ある時…… ガルバルディア帝国に滞在していたクレア達にカイノプス共和国がモンデュールに攻められたという連絡が入った。即座に救援に向かったクレアたちは激戦の末にモンデュールを撤退させることに成功した。
ガルバルディア帝国に戻ったクレアたちを労う戦勝記念パーティにアランドロは現れた。クレアとアランドロはそこで挨拶を交わした。
「挨拶も丁寧で上品で帝国貴族と言う感じでかっこいい人でした。でも…… どこかで全て人間が自分の下にいるかのような態度が滲み出ていて…… 私は好きではありませんでした。ジー」
「なっなんだよ」
話しながらクレアはグレンを見つめた。急に見つめられたグレンは動揺し頬を真っ赤にして目をそらす。

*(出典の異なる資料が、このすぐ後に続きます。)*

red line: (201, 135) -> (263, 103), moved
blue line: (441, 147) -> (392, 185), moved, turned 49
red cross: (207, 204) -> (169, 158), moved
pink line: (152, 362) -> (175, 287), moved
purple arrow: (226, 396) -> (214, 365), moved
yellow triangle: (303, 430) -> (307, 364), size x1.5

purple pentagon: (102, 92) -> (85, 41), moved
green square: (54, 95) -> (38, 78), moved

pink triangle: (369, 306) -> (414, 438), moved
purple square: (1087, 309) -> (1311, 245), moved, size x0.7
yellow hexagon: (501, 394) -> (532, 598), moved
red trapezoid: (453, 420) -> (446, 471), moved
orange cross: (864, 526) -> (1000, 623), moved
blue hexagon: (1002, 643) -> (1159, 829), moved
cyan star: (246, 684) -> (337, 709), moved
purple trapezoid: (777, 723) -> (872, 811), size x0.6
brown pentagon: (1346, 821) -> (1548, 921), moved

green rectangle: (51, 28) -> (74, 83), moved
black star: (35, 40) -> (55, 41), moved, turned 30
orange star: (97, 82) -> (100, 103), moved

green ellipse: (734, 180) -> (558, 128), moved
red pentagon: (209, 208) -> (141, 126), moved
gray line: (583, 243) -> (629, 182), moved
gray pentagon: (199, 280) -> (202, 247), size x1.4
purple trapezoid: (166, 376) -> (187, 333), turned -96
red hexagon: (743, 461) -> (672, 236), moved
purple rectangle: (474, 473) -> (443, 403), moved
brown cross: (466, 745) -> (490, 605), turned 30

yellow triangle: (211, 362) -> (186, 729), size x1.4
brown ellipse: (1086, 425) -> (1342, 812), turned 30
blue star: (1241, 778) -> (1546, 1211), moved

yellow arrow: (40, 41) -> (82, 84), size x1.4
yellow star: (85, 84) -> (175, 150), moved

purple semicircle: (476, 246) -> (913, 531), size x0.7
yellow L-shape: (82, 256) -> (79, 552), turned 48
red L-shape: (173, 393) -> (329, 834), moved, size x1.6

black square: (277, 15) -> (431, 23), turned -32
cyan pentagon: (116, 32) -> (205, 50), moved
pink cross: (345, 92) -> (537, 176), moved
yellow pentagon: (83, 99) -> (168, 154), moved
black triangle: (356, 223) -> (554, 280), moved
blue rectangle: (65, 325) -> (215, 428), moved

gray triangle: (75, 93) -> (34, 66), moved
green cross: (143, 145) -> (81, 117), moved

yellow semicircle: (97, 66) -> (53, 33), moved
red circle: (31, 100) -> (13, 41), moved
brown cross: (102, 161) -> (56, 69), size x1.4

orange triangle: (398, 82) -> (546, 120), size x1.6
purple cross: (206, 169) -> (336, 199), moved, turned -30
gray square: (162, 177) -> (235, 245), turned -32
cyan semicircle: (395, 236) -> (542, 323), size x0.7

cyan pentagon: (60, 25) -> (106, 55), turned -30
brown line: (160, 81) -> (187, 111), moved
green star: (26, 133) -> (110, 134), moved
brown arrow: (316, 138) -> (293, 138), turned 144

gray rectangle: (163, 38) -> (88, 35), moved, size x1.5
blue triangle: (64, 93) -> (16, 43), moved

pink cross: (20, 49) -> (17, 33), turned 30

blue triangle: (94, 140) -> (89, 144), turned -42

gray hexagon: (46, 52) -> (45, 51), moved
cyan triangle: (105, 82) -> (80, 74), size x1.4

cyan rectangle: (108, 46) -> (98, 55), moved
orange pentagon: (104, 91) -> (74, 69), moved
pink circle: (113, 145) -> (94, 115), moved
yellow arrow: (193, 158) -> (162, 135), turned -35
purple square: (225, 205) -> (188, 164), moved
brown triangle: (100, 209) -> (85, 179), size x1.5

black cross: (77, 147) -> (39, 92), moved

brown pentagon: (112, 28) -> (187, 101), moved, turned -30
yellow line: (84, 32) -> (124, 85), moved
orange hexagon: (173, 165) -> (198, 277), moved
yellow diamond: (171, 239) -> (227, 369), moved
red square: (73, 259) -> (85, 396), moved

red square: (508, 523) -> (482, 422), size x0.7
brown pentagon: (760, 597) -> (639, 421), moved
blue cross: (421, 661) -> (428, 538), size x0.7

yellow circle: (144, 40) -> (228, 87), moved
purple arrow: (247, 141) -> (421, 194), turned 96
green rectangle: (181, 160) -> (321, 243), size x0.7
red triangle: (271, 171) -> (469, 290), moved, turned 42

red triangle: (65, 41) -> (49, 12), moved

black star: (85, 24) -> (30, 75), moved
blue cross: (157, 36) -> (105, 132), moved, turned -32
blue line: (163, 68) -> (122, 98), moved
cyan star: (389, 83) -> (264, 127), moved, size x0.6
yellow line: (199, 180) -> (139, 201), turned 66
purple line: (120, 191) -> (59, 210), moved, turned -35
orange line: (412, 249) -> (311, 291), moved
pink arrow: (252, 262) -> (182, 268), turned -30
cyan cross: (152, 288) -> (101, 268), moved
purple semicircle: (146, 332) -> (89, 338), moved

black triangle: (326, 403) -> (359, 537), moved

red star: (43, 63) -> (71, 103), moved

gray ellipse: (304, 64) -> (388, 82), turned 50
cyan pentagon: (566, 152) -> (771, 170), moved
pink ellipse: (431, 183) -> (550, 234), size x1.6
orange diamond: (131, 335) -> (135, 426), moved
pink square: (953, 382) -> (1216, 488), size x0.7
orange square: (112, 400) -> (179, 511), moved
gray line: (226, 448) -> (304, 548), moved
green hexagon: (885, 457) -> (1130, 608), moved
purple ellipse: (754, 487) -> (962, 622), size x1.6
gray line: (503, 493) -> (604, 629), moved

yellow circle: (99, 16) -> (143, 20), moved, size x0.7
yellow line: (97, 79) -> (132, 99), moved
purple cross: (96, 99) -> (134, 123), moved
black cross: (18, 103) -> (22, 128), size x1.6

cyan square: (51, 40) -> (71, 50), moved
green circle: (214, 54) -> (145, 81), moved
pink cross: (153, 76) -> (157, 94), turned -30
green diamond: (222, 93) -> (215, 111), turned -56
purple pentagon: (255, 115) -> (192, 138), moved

「最初に会った時のグレン君は…… 今みたいに可愛かったんですけどねぇ。目が覚めると私を見て顔を真っ赤にして逃げちゃって」
「うるせえ! 話を逸らすなよ」
「ふふふ」
初めて出会った時と同じように頬を赤くし顔を背けるグレンにクレアは微笑むのだった。前を向き天井を眺めてクレアは話を続けるのだった。